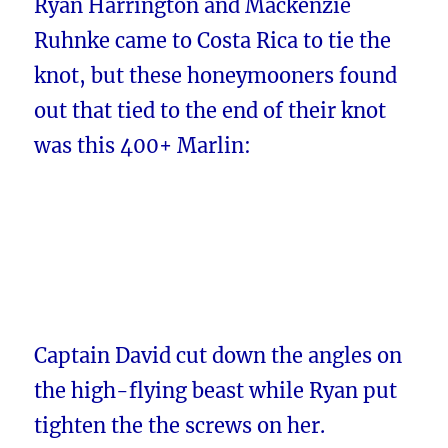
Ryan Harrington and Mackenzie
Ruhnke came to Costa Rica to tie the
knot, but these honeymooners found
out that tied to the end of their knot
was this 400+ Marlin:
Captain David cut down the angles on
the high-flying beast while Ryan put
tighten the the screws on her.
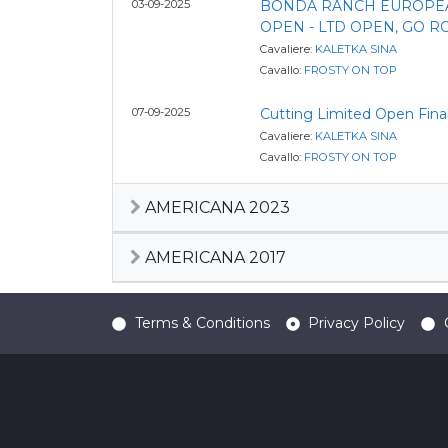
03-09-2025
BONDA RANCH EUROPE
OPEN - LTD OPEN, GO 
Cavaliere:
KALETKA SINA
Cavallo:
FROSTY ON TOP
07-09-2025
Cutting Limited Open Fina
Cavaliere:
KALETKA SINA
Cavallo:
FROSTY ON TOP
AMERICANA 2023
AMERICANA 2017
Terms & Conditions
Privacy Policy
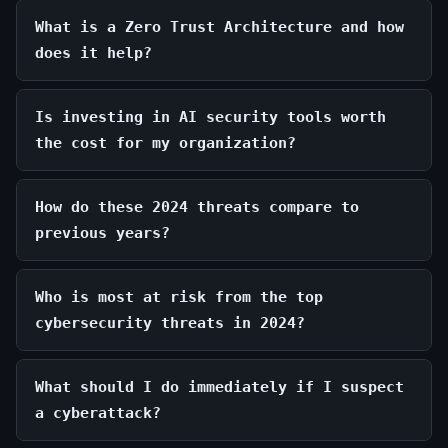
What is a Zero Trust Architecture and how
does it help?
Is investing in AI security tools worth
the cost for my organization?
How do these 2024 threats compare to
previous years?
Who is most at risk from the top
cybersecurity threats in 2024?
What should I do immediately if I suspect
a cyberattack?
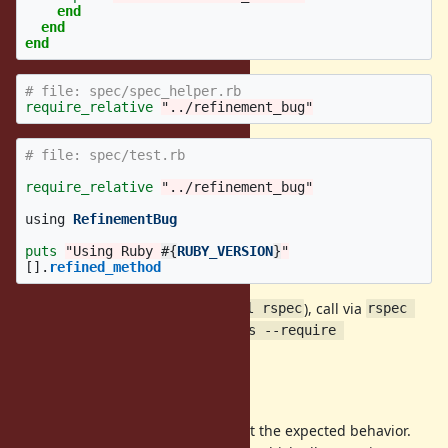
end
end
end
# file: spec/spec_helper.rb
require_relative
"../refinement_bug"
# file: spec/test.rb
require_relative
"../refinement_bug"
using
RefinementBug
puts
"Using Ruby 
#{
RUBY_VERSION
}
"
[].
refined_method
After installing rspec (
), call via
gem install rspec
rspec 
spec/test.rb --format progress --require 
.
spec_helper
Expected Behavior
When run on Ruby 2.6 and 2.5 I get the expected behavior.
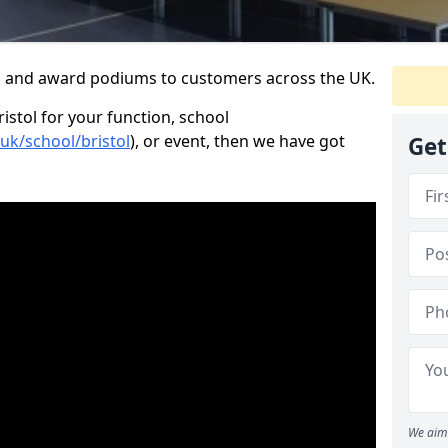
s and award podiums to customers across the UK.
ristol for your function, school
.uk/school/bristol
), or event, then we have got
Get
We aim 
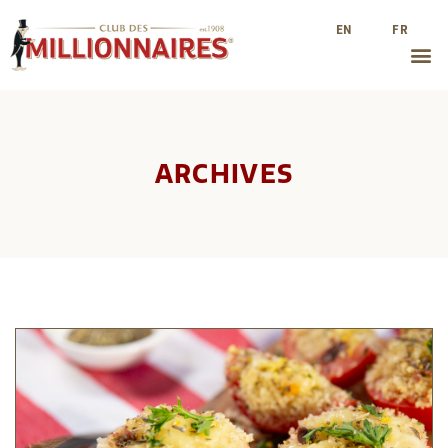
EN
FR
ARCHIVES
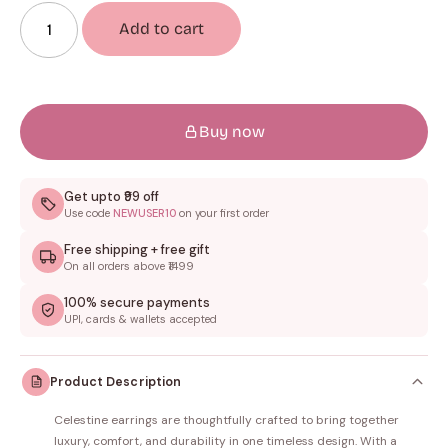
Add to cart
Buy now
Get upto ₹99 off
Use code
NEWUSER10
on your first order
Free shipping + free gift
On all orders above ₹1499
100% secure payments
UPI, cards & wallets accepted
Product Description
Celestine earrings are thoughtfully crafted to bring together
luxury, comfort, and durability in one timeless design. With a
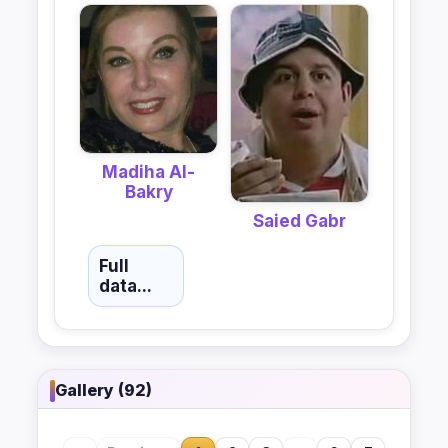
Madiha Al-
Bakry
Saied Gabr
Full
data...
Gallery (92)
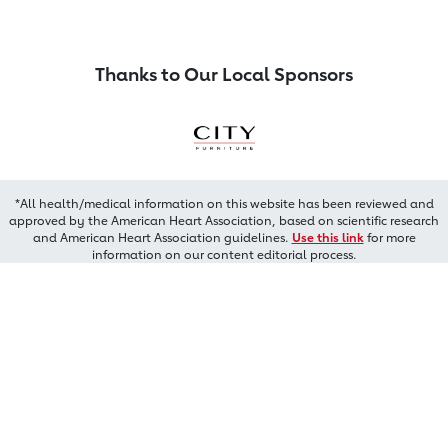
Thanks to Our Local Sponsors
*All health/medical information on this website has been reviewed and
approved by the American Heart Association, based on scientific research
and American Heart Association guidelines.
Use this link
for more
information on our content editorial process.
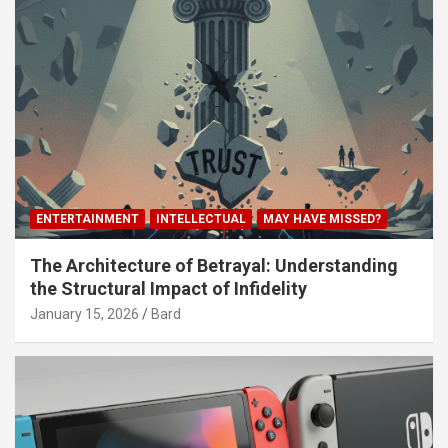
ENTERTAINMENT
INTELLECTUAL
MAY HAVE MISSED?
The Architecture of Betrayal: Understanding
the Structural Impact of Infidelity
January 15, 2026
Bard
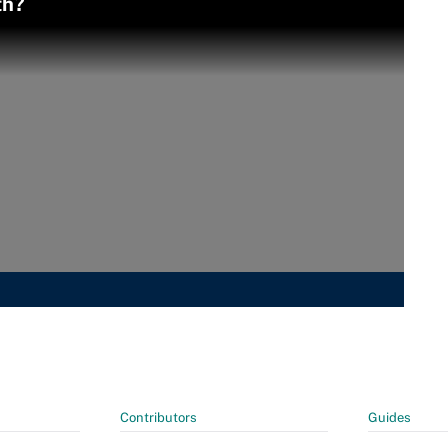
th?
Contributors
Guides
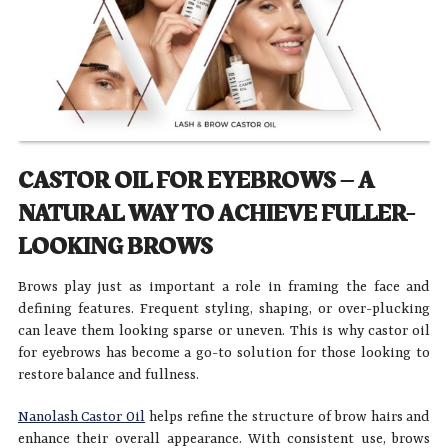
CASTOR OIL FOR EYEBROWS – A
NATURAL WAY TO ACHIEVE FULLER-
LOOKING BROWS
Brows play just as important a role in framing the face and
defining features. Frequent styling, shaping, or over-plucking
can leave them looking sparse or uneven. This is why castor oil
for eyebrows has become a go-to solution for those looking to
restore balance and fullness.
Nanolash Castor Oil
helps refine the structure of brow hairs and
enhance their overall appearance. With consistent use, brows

◆ ◆ ◆

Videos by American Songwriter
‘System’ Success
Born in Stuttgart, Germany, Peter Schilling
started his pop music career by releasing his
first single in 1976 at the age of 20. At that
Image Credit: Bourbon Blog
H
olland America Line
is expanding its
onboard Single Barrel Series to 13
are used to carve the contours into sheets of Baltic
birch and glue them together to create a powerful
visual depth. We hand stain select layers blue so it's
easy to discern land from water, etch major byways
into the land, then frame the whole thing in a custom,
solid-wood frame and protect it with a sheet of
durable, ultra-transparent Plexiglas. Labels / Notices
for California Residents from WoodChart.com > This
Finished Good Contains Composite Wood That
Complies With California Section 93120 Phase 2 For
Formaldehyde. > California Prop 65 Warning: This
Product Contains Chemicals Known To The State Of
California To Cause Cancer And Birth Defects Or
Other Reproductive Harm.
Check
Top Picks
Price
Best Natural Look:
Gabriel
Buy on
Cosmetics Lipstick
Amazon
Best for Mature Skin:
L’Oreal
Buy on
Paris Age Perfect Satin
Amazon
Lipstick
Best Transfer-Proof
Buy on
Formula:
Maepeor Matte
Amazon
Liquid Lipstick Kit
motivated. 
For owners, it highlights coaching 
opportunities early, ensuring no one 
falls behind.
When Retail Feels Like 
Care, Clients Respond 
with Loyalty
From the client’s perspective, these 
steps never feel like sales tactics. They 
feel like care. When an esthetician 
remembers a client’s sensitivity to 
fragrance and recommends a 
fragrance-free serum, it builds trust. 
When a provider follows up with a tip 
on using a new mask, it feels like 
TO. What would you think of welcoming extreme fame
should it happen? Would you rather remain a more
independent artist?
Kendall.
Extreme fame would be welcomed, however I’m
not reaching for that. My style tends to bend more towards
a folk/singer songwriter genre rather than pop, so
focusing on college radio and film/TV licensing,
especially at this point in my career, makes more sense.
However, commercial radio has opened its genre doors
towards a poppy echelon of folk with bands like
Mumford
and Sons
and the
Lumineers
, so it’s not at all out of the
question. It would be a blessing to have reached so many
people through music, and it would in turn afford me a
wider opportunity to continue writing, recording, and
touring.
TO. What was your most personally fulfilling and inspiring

◆ ◆ ◆

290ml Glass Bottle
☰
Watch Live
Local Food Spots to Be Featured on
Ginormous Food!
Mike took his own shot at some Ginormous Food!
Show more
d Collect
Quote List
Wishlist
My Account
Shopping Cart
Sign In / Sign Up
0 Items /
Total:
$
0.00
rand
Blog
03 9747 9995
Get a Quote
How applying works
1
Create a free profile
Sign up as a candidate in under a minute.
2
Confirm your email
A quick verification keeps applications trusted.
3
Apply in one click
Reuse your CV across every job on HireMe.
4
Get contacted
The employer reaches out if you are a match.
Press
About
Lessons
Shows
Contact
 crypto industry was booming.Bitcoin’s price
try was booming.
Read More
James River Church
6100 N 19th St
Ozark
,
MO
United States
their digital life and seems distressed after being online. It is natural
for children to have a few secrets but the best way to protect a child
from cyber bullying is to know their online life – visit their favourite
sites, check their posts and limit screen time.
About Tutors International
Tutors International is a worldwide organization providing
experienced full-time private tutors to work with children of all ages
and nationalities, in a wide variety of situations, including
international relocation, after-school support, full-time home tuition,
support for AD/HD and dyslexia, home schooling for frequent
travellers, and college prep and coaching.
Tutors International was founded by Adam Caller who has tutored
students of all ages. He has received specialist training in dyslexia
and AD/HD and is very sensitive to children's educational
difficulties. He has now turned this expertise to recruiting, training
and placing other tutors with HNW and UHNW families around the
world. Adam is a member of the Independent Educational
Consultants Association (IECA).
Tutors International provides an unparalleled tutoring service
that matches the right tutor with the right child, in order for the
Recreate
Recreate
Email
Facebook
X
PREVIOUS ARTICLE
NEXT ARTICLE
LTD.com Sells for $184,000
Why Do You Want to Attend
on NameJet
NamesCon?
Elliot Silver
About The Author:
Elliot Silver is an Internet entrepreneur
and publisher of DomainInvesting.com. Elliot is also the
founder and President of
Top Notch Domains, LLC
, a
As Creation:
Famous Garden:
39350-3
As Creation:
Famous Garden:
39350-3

◆ ◆ ◆

Using the listing above, reproduce word for word every line from the one containing "January 15, 2026" through the one containing "enhance their overall". Pictures must be left out.

January 15, 2026
Bard
th?
Contributors
Guides
CASTOR OIL FOR EYEBROWS – A
NATURAL WAY TO ACHIEVE FULLER-
LOOKING BROWS
Brows play just as important a role in framing the face and
defining features. Frequent styling, shaping, or over-plucking
can leave them looking sparse or uneven. This is why castor oil
for eyebrows has become a go-to solution for those looking to
restore balance and fullness.
Nanolash Castor Oil
helps refine the structure of brow hairs and
enhance their overall appearance. With consistent use, brows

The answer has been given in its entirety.